Recently we took our Granddaughter to see a Cirque du Soleil show. While we had seen several Cirque shows before it was her first time. The show made an indelible impression on her. She talked about it for weeks and will remember it for the rest of her life. We were proud that we gave her such a lifelong memory.
In thinking about the show and its construct I thought about the incredible amount of risk that the performers and producers are managing. These world class performers have astonishing talent but they are also working in an environment designed to eliminate risk and maximize safety.
Supply Chain Professionals, although not usually theatrical like Cirque du Soleil, also work in an environment in which they are managing a tremendous amount of risk.

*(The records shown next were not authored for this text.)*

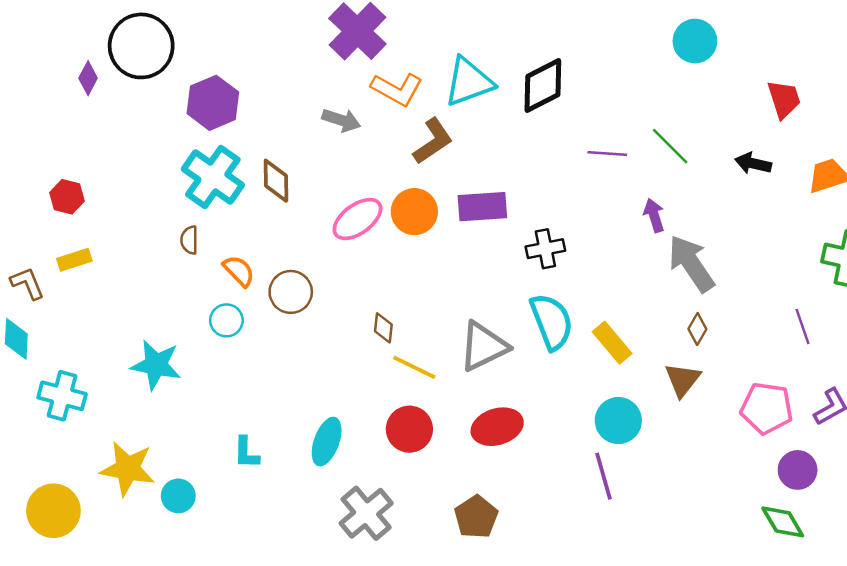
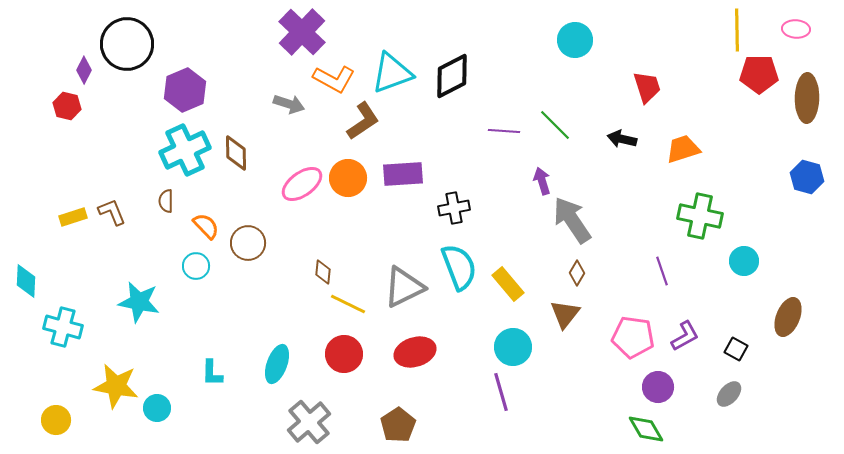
cyan cross: (213, 177) -> (185, 150), turned 30
red hexagon: (67, 197) -> (67, 106), moved
brown L-shape: (27, 283) -> (112, 212), moved
yellow circle: (53, 511) -> (56, 420), size x0.7

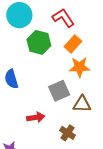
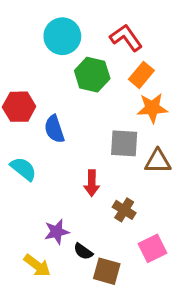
gray square: (59, 91) -> (124, 143), turned 30
red arrow: (36, 117) -> (92, 183), turned 102
brown cross: (68, 133) -> (124, 210), moved

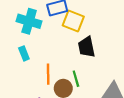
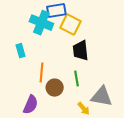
cyan cross: (29, 21) -> (41, 23), moved
green line: (76, 79) -> (77, 78), moved

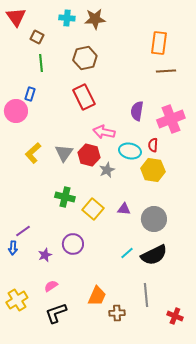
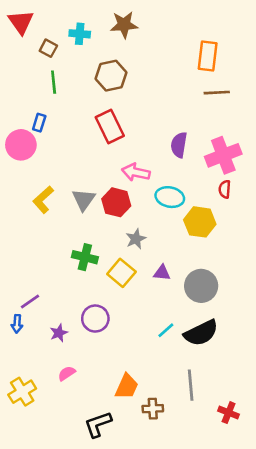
cyan cross: (67, 18) -> (80, 34), moved
red semicircle: (153, 145) -> (225, 189), moved
gray star: (107, 170) -> (136, 239), moved
black L-shape: (56, 313) -> (98, 424), moved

While most jobs are not life threatening the level of risk is still prevalent.
What are the risks that Supply Chain people deal with every day and what is Supply Chain Risk Management?
Supply Chain Risk Management
My earliest career recollection of dealing with risk was when I was introduced to “Disaster Recovery plans”. Based on a variety of scenarios we had to develop contingency plans, real actionable plans, that could be executed if a disaster occurred. I didn’t know it at the time but this was Supply Chain Risk Management.

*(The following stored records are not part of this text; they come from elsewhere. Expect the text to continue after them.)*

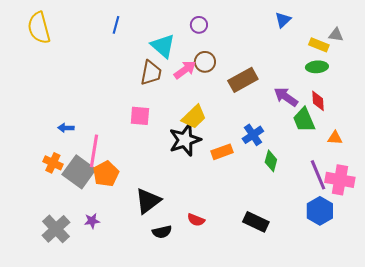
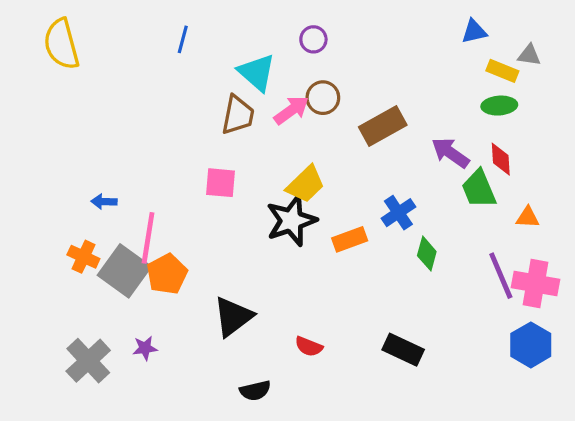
blue triangle: (283, 20) -> (474, 32), moved, turned 30
blue hexagon: (320, 211) -> (531, 345), moved
black semicircle: (162, 232) -> (255, 391), moved

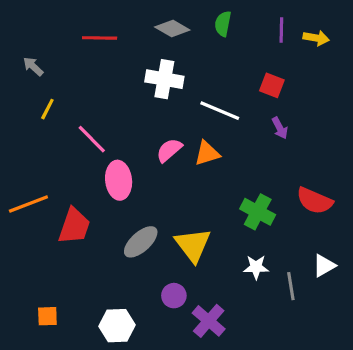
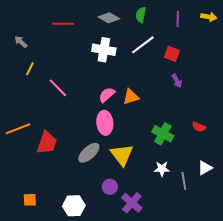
yellow arrow: (316, 38) -> (209, 17), moved
white line: (220, 111) -> (143, 45), moved, turned -60
pink ellipse: (119, 180) -> (105, 123), moved
red semicircle: (315, 201) -> (199, 127), size x0.6

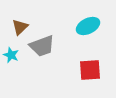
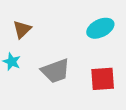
gray trapezoid: (42, 46) -> (55, 71), moved

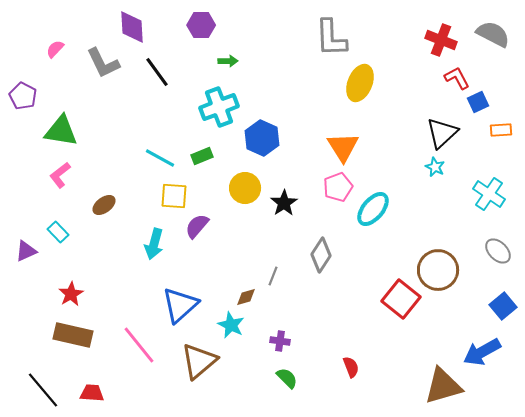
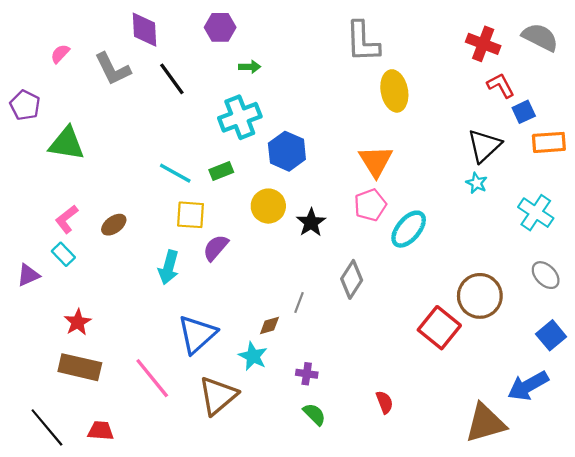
yellow ellipse: (360, 83) -> (394, 91), turned -33
orange rectangle: (501, 130) -> (549, 142), size x1.4
pink L-shape: (60, 175) -> (67, 219), moved

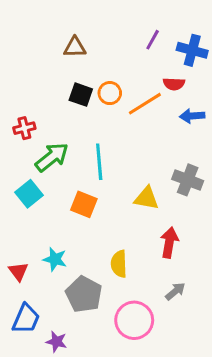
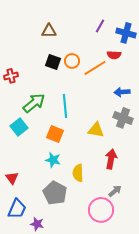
blue arrow: (192, 116) -> (122, 92), moved
red cross: (24, 128) -> (11, 76), moved
cyan star: (55, 259) -> (53, 160), moved
pink circle: (134, 320) -> (101, 210), moved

What would we do if we lost electricity for an extended period of time? What if a hurricane destroyed our manufacturing building? What is we had a chemical explosion? What if there was a terrorist attack?

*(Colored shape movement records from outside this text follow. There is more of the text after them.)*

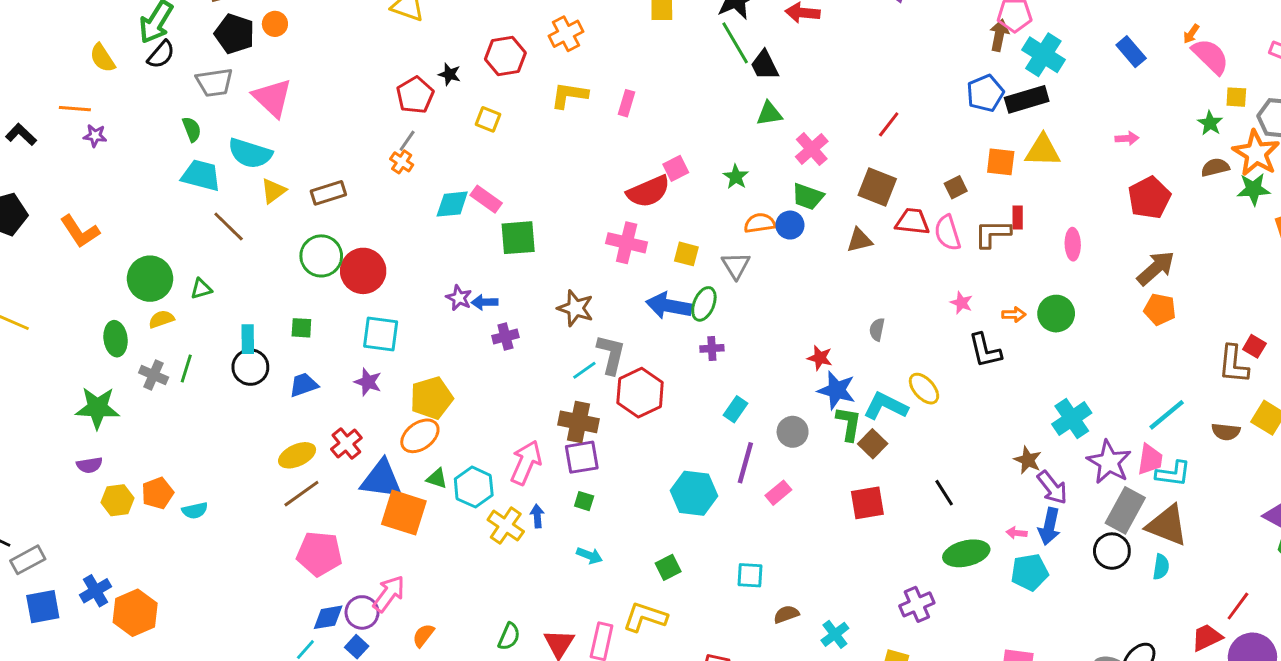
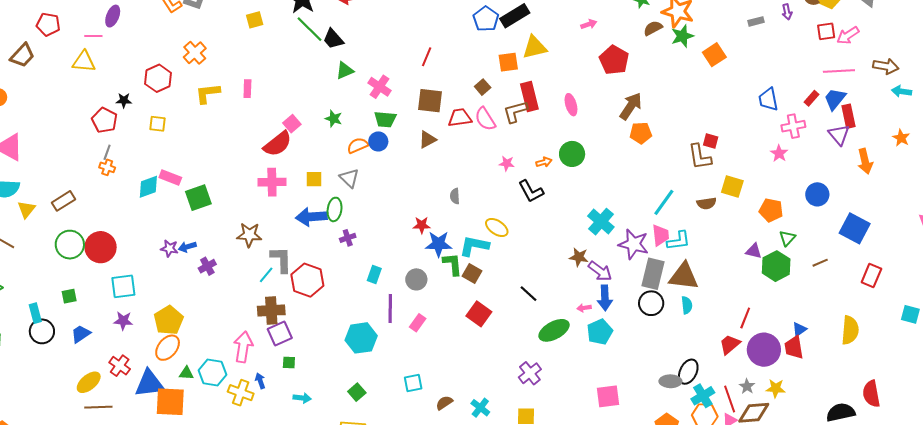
red rectangle: (1018, 218) -> (529, 96), size x1.8
brown line: (301, 494) -> (98, 407), turned 48
red square: (867, 503) -> (479, 314), turned -30

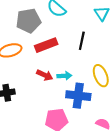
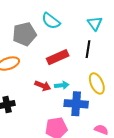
black line: (82, 41) -> (88, 49), moved
red rectangle: (46, 45) -> (58, 57), moved

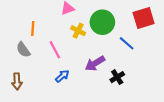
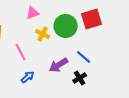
red square: (144, 18) -> (92, 19), moved
blue line: (127, 43) -> (84, 57), moved

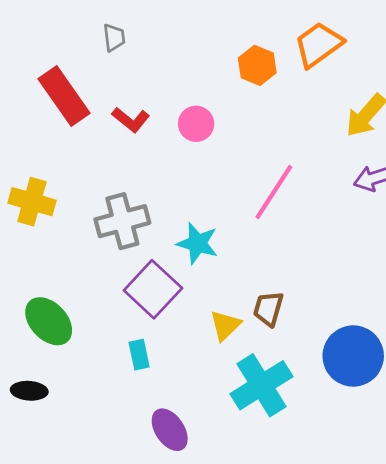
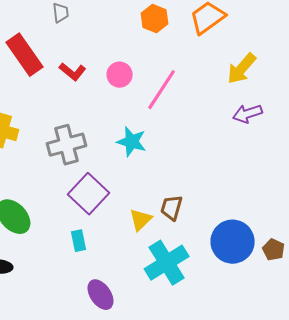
orange hexagon: (257, 65) -> (155, 19), moved
pink line: (274, 192) -> (162, 90), moved
cyan star: (197, 243) -> (132, 142), moved

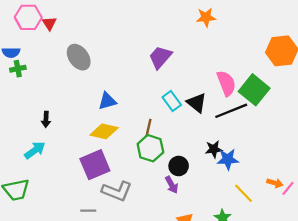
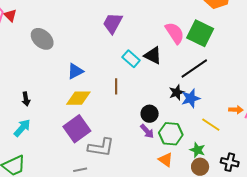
black line: (231, 111) -> (194, 68), moved
green hexagon: (150, 148) -> (171, 134), moved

Some of the scenarios seemed highly unlikely but we needed to develop plans nonetheless.
As my career progressed and my experiences broadened I learned that Supply Chain Risk Management was more than just an annual event involving updating the Disaster Recovery plan.
Supply Chain Risk Management permeated every aspect of every Supply Chain job every day of the year!
What are the risks the Supply Chain professionals deal with every day?
Types of Supply Chain Risk
1. Continuity of Supply
Ensuring continuity of supply is an implicit part of the responsibility within Supply Chain. Without raw materials, components, subassemblies, products or services a company will not be able to manufacture, distribute, sell and deliver to its customers.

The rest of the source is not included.